Worshipers at the showpiece Bet Elisheva synagogue tend to be wealthier suburbanites. The three-story building serves as community center and houses the sanctuary, the meeting and recreation rooms, the mikvah, and the living quarters of the youthful Rabbi Yosef Kantor and his family.
There are daily preschool classes for six children, and a Sunday school for older kids is in the planning stages. The preschoolers are taught by two young women, still in their late teens, who arrived two months ago from Kfar Chabad in Israel.
Bangkok, as the gem-trade capital of the world, has attracted a large number of Israeli businessmen. They, along with tourists staying at the more expensive hotels, pray at the appropriately named Even Chen (Precious Stone, in Hebrew) in the center of the city.
Serving the lower end of the economic scale is the Ohr Menachem synagogue, which, with a kosher kitchen, is part of Bet Chabad. It caters to the stream of backpackers, an estimated 15,000 a year from Israel alone, who stay at the nearby cheap hostels and guest houses.
Rabbi Yosef Kantor, with wife, Dvorah Leah, and son, has been spiritual leader of the Bangkok Jewish community for four years. Photo by Tom Tugend
The first contingent of Jews arrived in Thailand at the turn of the century, mainly from Middle Eastern countries.
These Sephardic Jews were joined in the 1920s by groups of Ashkenazim, said "Jacob," whose father arrived here from Russia, via Italy, in 1920.

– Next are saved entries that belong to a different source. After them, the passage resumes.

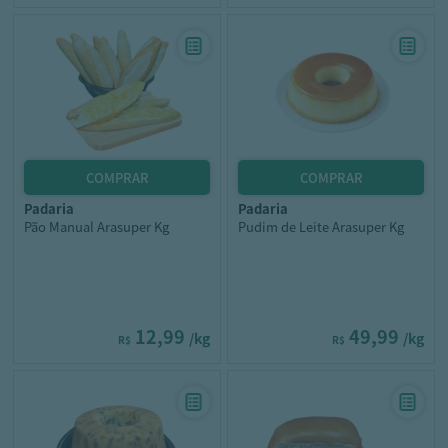
padaria
padaria
Pão Manual Arasuper Kg
Pudim de Leite Arasuper Kg
12,99
49,99
/kg
/kg
R$
R$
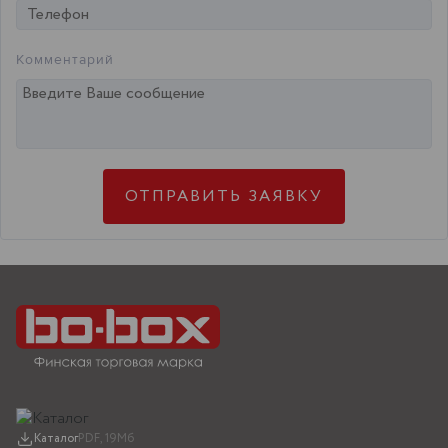
Комментарий
Каталог
PDF, 19Мб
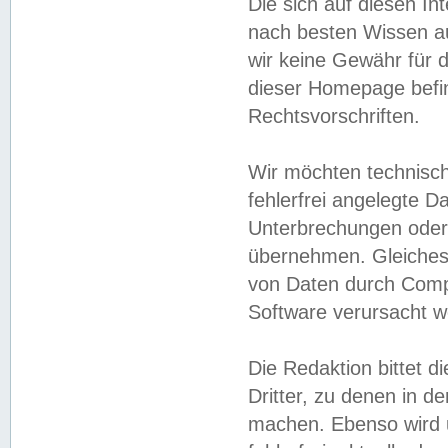
Die sich auf diesen In
nach besten Wissen 
wir keine Gewähr für di
dieser Homepage befin
Rechtsvorschriften.
Wir möchten technisch
fehlerfrei angelegte Da
Unterbrechungen oder 
übernehmen. Gleiches 
von Daten durch Compu
Software verursacht w
Die Redaktion bittet di
Dritter, zu denen in d
machen. Ebenso wird u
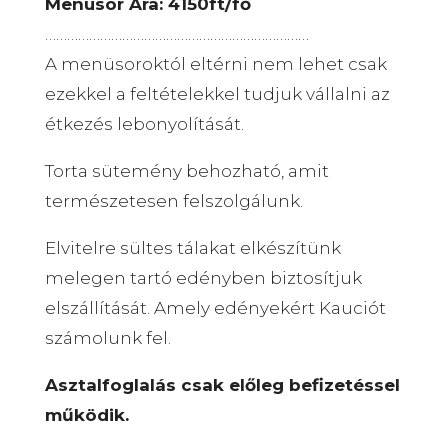
Menüsor Ára: 4150ft/fő
………………………………………………………………
A menüsoroktól eltérni nem lehet csak
ezekkel a feltételekkel tudjuk vállalni az
étkezés lebonyolítását.
Torta sütemény behozható, amit
természetesen felszolgálunk.
Elvitelre sültes tálakat elkészítünk
melegen tartó edényben biztosítjuk
elszállítását. Amely edényekért Kauciót
számolunk fel.
Asztalfoglalás csak előleg befizetéssel
működik.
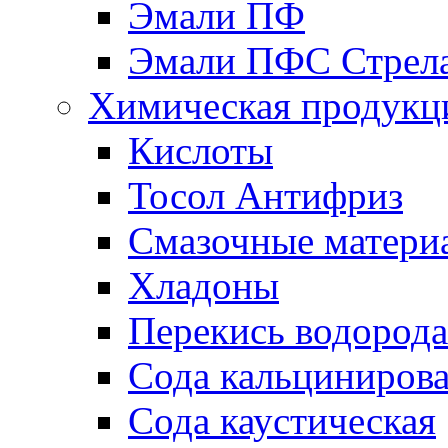
Эмали ПФ
Эмали ПФС Стрел
Химическая продукц
Кислоты
Тосол Антифриз
Смазочные матери
Хладоны
Перекись водорода
Сода кальциниров
Сода каустическая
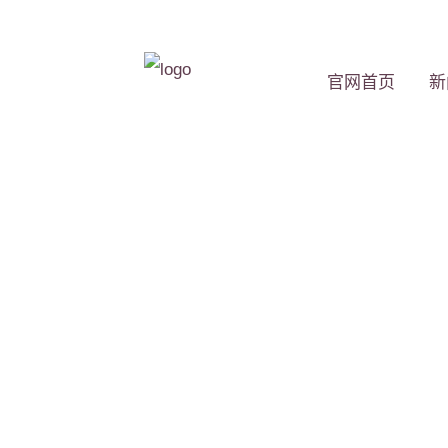
官网首页
新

Jacob, who requested that his real name not be used, represents what is now the oldest Jewish family in Bangkok. He is president of the Jewish community, as his father was a generation earlier.
Besides the Israeli businessmen, the community includes a sizable segment of American Jews. The men, mainly lawyers, got to know Thailand while serving with the U.S. military or the Peace Corps, liked what they saw and decided to stay.
Jacob's request for anonymity is grounded in his sense of vulnerability to terrorist attacks. In 1973, the Palestinian Black September group seized the Israeli Embassy here -- although Thai authorities were able to defuse the situation without bloodshed.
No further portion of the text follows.